🤖 AI Summary
To address semantic drift, reasoning degradation, and context explosion in long-horizon software engineering agents operating over ultra-large-scale codebases—stemming from uncontrolled context growth—this paper introduces the “Context-as-Tool” (CAT) paradigm, which explicitly models context management as callable, learnable tools. Methodologically: (1) we construct a structured workspace that decouples high-fidelity short-term interactions from compressed long-term memory; (2) we design CAT-GENERATOR, a trajectory-level supervised framework enabling milestone-driven proactive compression; and (3) we develop SWE-Compressor, a context-aware compression model.
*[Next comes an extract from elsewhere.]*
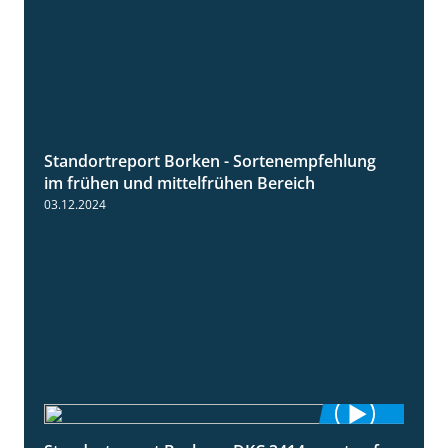
Standortreport Borken - Sortenempfehlung
7:53
im frühen und mittelfrühen Bereich
03.12.2024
Evaluated on SWE-Bench-Verified, our approach achieves a 57.6% task success rate—significantly outperforming ReAct baselines and static compression methods—while ensuring robustness and scalability of long-range reasoning under fixed context budgets.
📝 Abstract
Agents based on large language models have recently shown strong potential on real-world software engineering (SWE) tasks that require long-horizon interaction with repository-scale codebases. However, most existing agents rely on append-only context maintenance or passively triggered compression heuristics, which often lead to context explosion, semantic drift, and degraded reasoning in long-running interactions. We propose CAT, a new context management paradigm that elevates context maintenance to a callable tool integrated into the decision-making process of agents. CAT formalizes a structured context workspace consisting of stable task semantics, condensed long-term memory, and high-fidelity short-term interactions, and enables agents to proactively compress historical trajectories into actionable summaries at appropriate milestones. To support context management for SWE-agents, we propose a trajectory-level supervision framework, CAT-GENERATOR, based on an offline data construction pipeline that injects context-management actions into complete interaction trajectories. Using this framework, we train a context-aware model, SWE-Compressor. Experiments on SWE-Bench-Verified demonstrate that SWE-Compressor reaches a 57.6% solved rate and significantly outperforms ReAct-based agents and static compression baselines, while maintaining stable and scalable long-horizon reasoning under a bounded context budget.